### Work instructions
After locating the line that contains "Kauçuk Yol Kasisi Setleri" in the data below, set down exactly that line and each one after it through the line that contains "Metal Yol Kasisi", and nothing more.

### Stored data
━━━━━━━━━━━━━━━━

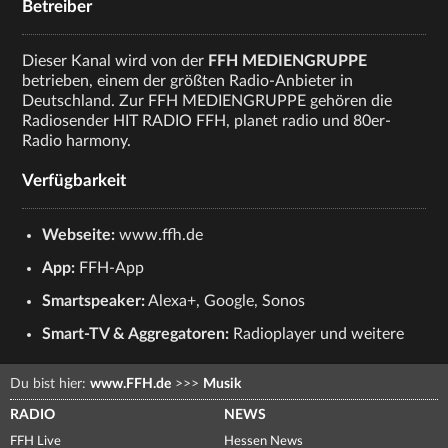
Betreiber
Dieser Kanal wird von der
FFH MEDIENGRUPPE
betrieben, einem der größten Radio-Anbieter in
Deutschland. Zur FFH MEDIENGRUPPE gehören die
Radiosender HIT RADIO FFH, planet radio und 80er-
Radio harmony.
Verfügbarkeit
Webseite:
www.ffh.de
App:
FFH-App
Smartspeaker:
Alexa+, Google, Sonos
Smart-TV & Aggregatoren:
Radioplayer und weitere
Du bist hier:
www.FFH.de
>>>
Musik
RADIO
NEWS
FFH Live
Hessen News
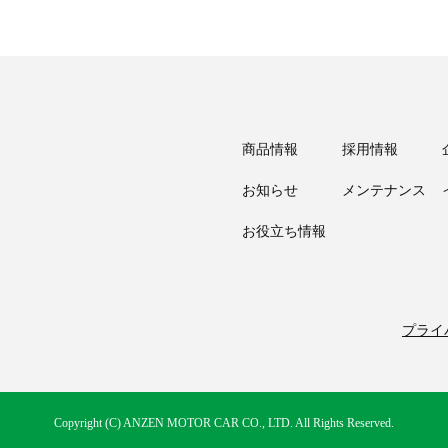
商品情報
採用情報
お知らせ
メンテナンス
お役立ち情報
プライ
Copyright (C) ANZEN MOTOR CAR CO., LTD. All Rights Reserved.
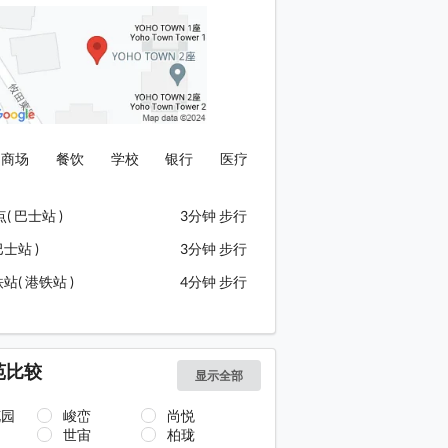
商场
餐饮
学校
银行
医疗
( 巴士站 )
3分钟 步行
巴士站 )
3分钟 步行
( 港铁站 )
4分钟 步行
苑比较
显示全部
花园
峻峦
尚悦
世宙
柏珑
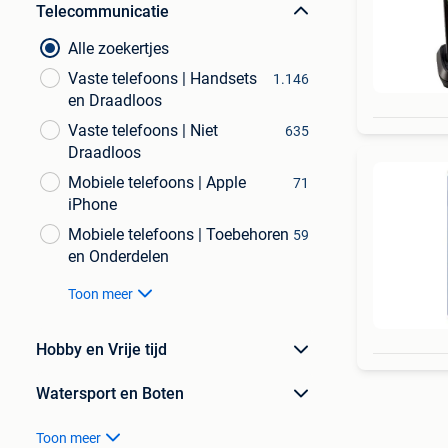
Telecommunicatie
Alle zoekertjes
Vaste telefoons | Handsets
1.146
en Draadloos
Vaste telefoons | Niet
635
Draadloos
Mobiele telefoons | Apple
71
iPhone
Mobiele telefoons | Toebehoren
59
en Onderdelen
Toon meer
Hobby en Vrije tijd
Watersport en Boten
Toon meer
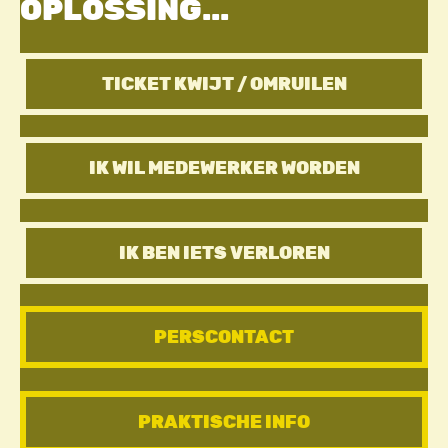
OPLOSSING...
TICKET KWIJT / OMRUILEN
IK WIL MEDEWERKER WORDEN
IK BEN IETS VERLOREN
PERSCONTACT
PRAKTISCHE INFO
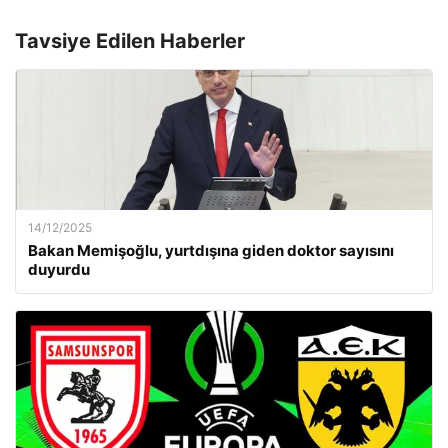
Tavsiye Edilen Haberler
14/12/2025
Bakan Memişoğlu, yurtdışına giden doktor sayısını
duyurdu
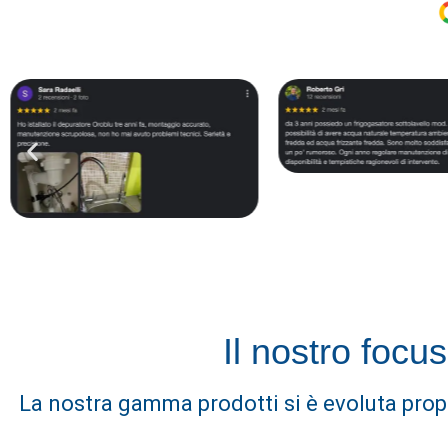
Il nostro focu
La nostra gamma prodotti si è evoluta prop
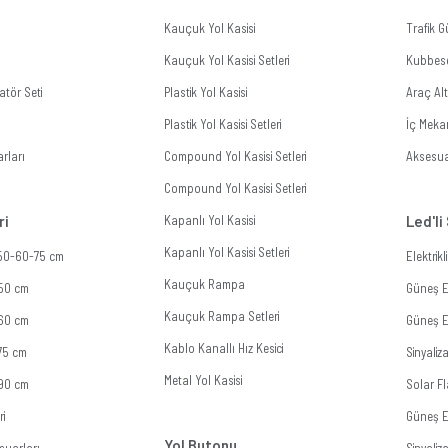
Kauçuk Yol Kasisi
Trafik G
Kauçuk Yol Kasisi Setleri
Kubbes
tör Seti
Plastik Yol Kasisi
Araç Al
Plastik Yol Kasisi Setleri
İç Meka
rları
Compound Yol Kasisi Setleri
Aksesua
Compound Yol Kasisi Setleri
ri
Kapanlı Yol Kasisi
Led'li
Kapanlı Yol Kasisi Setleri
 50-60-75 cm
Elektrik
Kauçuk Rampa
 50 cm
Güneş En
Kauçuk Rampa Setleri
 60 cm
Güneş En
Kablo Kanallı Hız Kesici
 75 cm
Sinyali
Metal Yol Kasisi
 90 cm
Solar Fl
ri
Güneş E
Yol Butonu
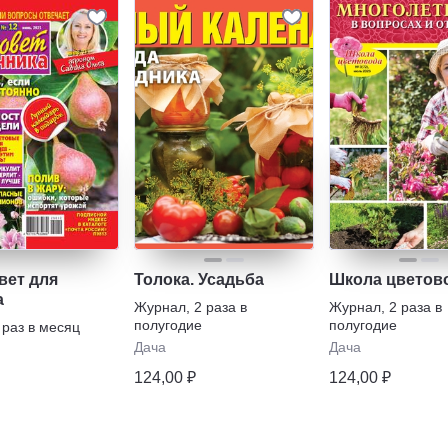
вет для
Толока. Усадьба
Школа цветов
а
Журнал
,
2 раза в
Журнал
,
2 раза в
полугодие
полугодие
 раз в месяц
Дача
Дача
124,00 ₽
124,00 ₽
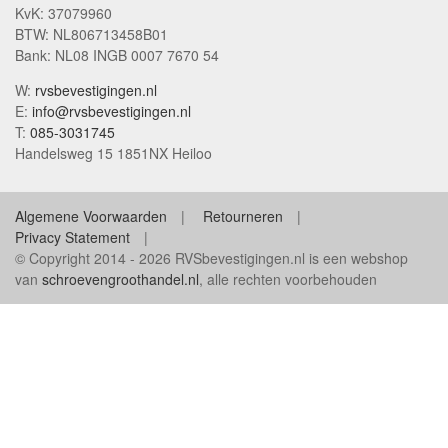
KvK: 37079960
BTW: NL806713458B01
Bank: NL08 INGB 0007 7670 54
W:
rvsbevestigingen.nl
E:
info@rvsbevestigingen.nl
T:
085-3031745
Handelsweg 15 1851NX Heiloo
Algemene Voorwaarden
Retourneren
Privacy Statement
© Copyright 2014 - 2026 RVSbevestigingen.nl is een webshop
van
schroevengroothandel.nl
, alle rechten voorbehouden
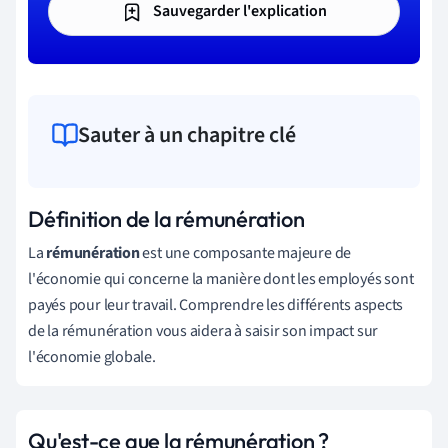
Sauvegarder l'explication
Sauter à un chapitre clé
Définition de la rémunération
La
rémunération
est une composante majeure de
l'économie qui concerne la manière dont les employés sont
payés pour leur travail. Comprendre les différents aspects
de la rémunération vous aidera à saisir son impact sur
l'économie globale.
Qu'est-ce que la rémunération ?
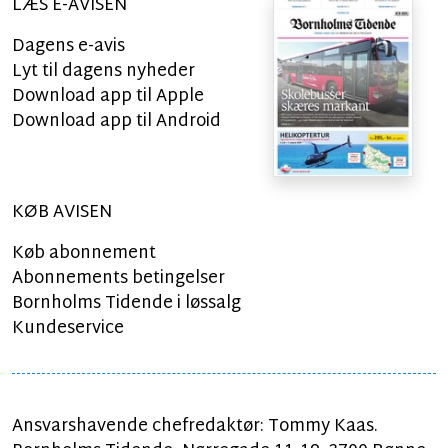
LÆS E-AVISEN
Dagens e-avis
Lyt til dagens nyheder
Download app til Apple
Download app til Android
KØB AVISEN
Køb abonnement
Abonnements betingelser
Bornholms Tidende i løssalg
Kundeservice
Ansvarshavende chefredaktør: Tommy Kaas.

━━━━━━━━━━━━━━━━

### Response to the task
Kauçuk Yol Kasisi Setleri
Kubbes
tör Seti
Plastik Yol Kasisi
Araç Al
Plastik Yol Kasisi Setleri
İç Meka
rları
Compound Yol Kasisi Setleri
Aksesua
Compound Yol Kasisi Setleri
ri
Kapanlı Yol Kasisi
Led'li
Kapanlı Yol Kasisi Setleri
 50-60-75 cm
Elektrik
Kauçuk Rampa
 50 cm
Güneş En
Kauçuk Rampa Setleri
 60 cm
Güneş En
Kablo Kanallı Hız Kesici
 75 cm
Sinyali
Metal Yol Kasisi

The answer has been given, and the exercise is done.